Task item:
Repeat, word for word, each of the records shown below, without their pictures.

Transcribed page contents:
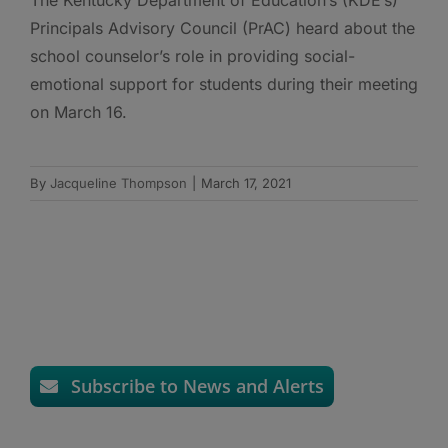
Principals Advisory Council (PrAC) heard about the
school counselor’s role in providing social-
emotional support for students during their meeting
on March 16.
By
Jacqueline Thompson
|
March 17, 2021
Subscribe to News and Alerts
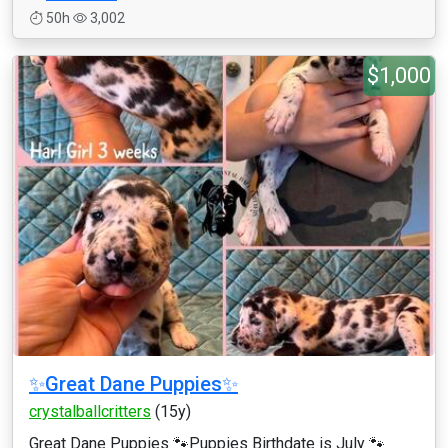
50h
3,002
$1,000
✨Great Dane Puppies✨
crystalballcritters
(15y)
Great Dane Puppies 🐾Puppies Birthdate is July 🐾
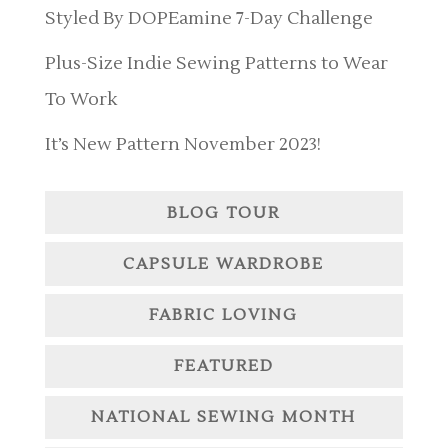
Styled By DOPEamine 7-Day Challenge
Plus-Size Indie Sewing Patterns to Wear
To Work
It’s New Pattern November 2023!
BLOG TOUR
CAPSULE WARDROBE
FABRIC LOVING
FEATURED
NATIONAL SEWING MONTH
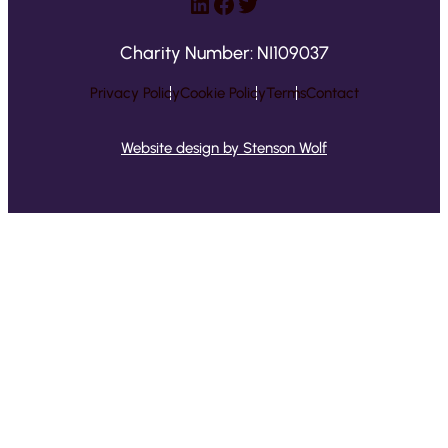
LinkedIn
Facebook
Twitter
Charity Number: NI109037
Privacy Policy
Cookie Policy
Terms
Contact
Website design by Stenson Wolf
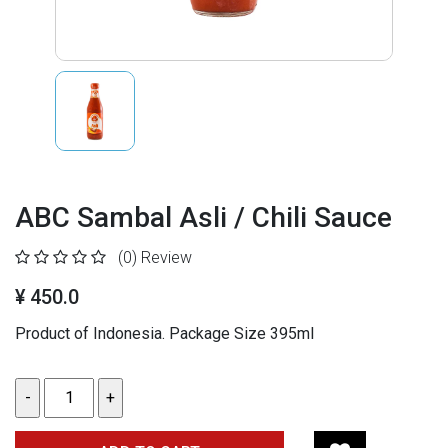
ABC Sambal Asli / Chili Sauce
(0)
Review
¥ 450.0
Product of Indonesia. Package Size 395ml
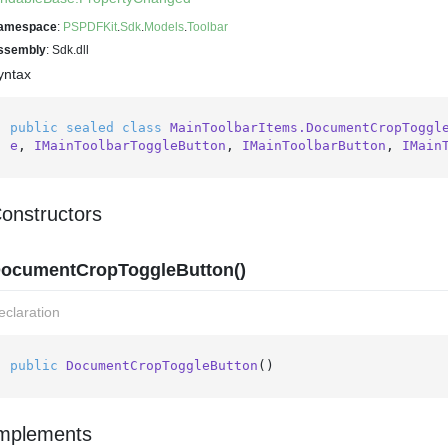
amespace
:
PSPDFKit
.
Sdk
.
Models
.
Toolbar
ssembly
: Sdk.dll
yntax
public
sealed
class
MainToolbarItems.DocumentCropToggl
e
, 
IMainToolbarToggleButton
, 
IMainToolbarButton
, 
IMain
onstructors
ocumentCropToggleButton()
eclaration
public
DocumentCropToggleButton
()
mplements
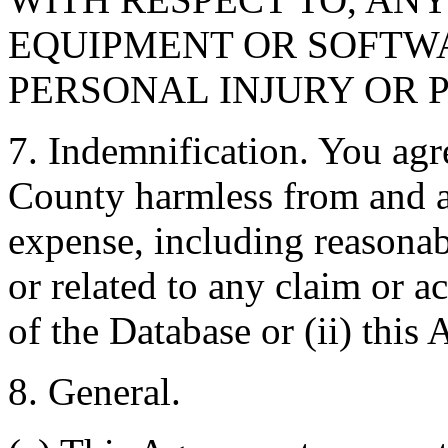
EQUIPMENT OR SOFTWA
PERSONAL INJURY OR 
7. Indemnification. You agr
County harmless from and ag
expense, including reasonabl
or related to any claim or ac
of the Database or (ii) this
8. General.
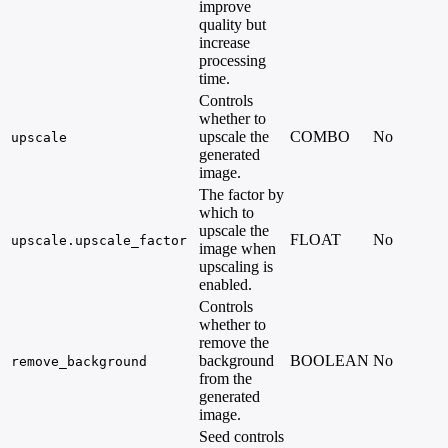
improve
quality but
increase
processing
time.
Controls
whether to
upscale the
COMBO
No
upscale
generated
image.
The factor by
which to
upscale the
FLOAT
No
-
upscale.upscale_factor
image when
upscaling is
enabled.
Controls
whether to
remove the
background
BOOLEAN
No
-
remove_background
from the
generated
image.
Seed controls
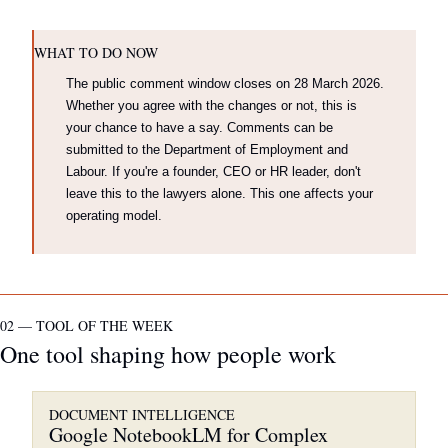
WHAT TO DO NOW
The public comment window closes on 28 March 2026. 
Whether you agree with the changes or not, this is 
your chance to have a say. Comments can be 
submitted to the Department of Employment and 
Labour. If you're a founder, CEO or HR leader, don't 
leave this to the lawyers alone. This one affects your 
operating model.
02 — TOOL OF THE WEEK
One tool shaping how people work
DOCUMENT INTELLIGENCE
Google NotebookLM for Complex 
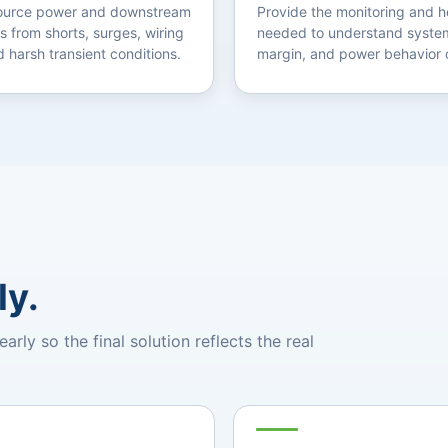
source power and downstream
Provide the monitoring and h
s from shorts, surges, wiring
needed to understand system
d harsh transient conditions.
margin, and power behavior 
ly.
ly so the final solution reflects the real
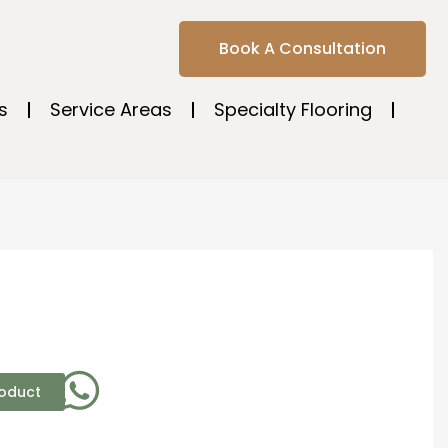
Book A Consultation
s
Service Areas
Specialty Flooring
roduct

Response to this task:
Principals Advisory Council (PrAC) heard about the
school counselor’s role in providing social-
emotional support for students during their meeting
on March 16.
By
Jacqueline Thompson
|
March 17, 2021
Subscribe to News and Alerts
50h
3,002
$1,000
✨Great Dane Puppies✨
crystalballcritters
(15y)
Great Dane Puppies 🐾Puppies Birthdate is July 🐾
Styled By DOPEamine 7-Day Challenge
Plus-Size Indie Sewing Patterns to Wear
To Work
It’s New Pattern November 2023!
BLOG TOUR
CAPSULE WARDROBE
FABRIC LOVING
FEATURED
NATIONAL SEWING MONTH
LinkedIn
Facebook
Twitter
Charity Number: NI109037
Privacy Policy
Cookie Policy
Terms
Contact
Website design by Stenson Wolf
ABC Sambal Asli / Chili Sauce
(0)
Review
¥ 450.0
Product of Indonesia. Package Size 395ml
amespace
:
PSPDFKit
.
Sdk
.
Models
.
Toolbar
ssembly
: Sdk.dll
yntax
public
sealed
class
MainToolbarItems.DocumentCropToggl
e
, 
IMainToolbarToggleButton
, 
IMainToolbarButton
, 
IMain
onstructors
ocumentCropToggleButton()
eclaration
public
DocumentCropToggleButton
()
mplements
EQUIPMENT OR SOFTWA
PERSONAL INJURY OR 
7. Indemnification. You agr
County harmless from and ag
expense, including reasonabl
or related to any claim or ac
of the Database or (ii) this
8. General.
improve
quality but
increase
processing
time.
Controls
whether to
upscale the
COMBO
No
upscale
generated
image.
The factor by
which to
upscale the
FLOAT
No
-
upscale.upscale_factor
image when
upscaling is
enabled.
Controls
whether to
remove the
background
BOOLEAN
No
-
remove_background
from the
generated
image.
Seed controls
WHAT TO DO NOW
The public comment window closes on 28 March 2026. 
Whether you agree with the changes or not, this is 
your chance to have a say. Comments can be 
submitted to the Department of Employment and 
Labour. If you're a founder, CEO or HR leader, don't 
leave this to the lawyers alone. This one affects your 
operating model.
02 — TOOL OF THE WEEK
One tool shaping how people work
DOCUMENT INTELLIGENCE
Google NotebookLM for Complex 
source power and downstream
Provide the monitoring and h
s from shorts, surges, wiring
needed to understand system
d harsh transient conditions.
margin, and power behavior 
ly.
ly so the final solution reflects the real
Book A Consultation
s
Service Areas
Specialty Flooring
roduct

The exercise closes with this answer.